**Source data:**

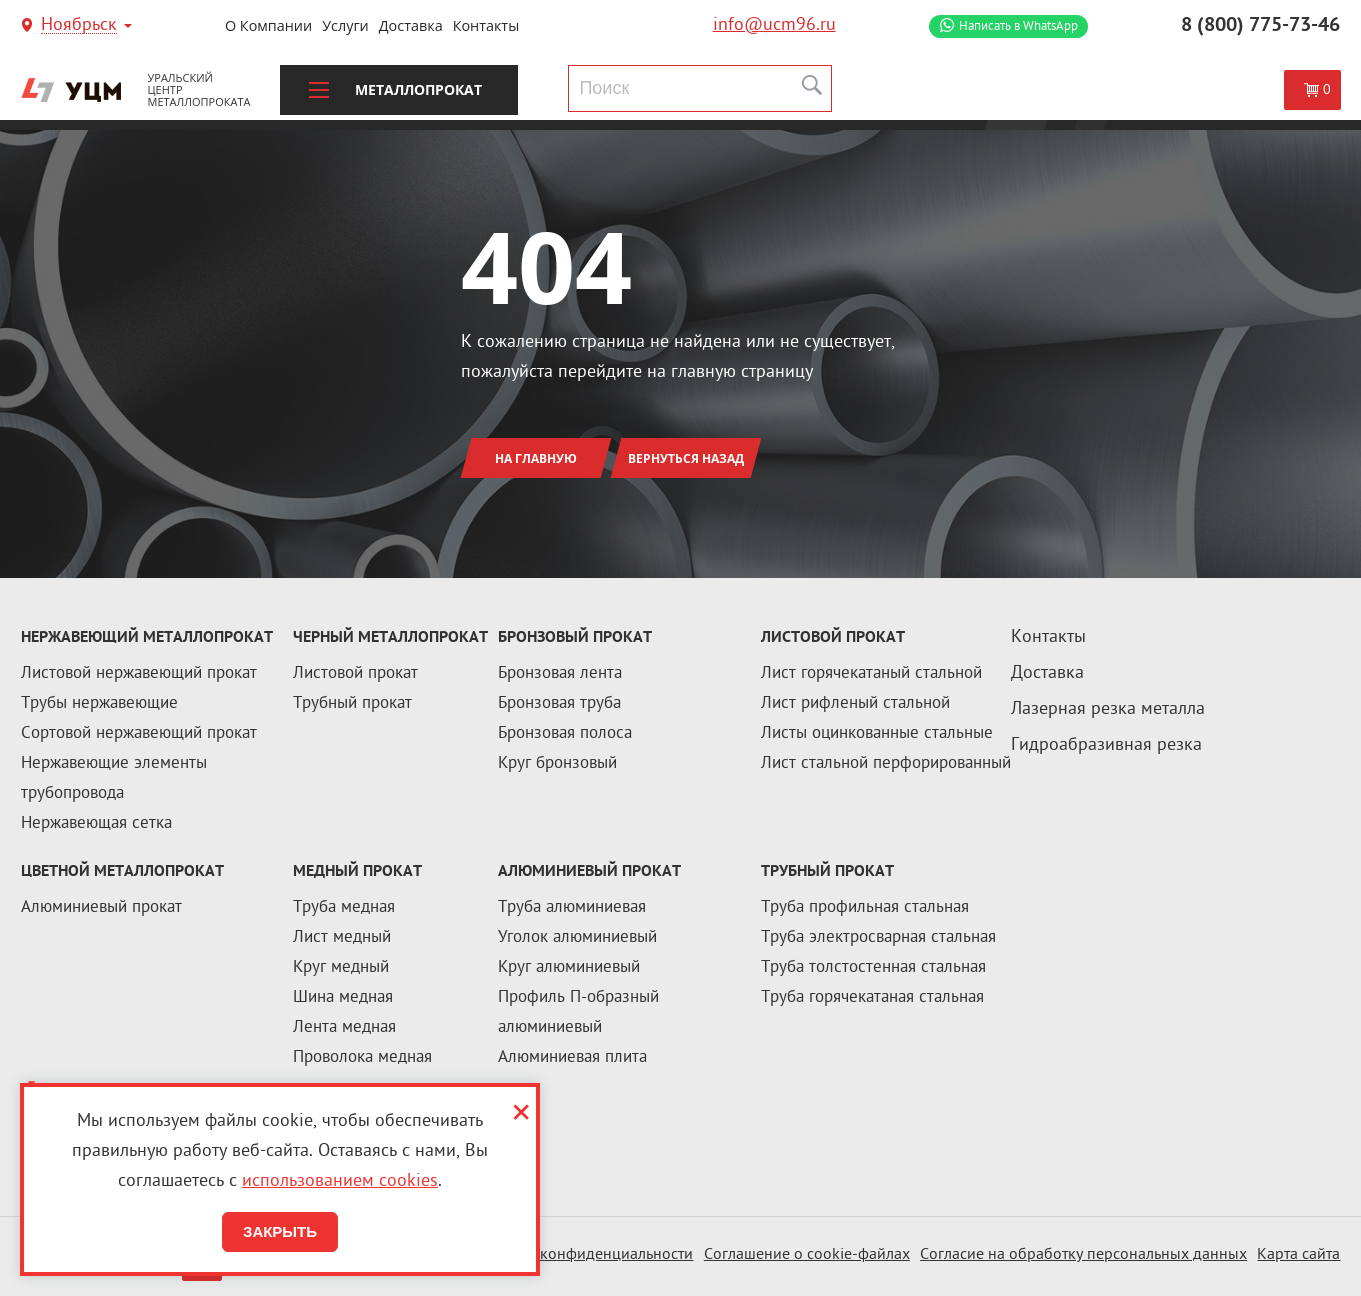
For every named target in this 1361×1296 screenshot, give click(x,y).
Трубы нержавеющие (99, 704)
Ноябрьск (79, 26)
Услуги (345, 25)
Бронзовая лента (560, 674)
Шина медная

**WHAT THE TASK ASKS:** Because the pictures are not wanted, retype every record exactly without them.

**RESULT OF THIS EXERCISE:**
For every named target in this 1361×1296 screenshot, give click(x,y).
Трубы нержавеющие (99, 704)
Ноябрьск (79, 26)
Услуги (345, 25)
Бронзовая лента (560, 674)
Шина медная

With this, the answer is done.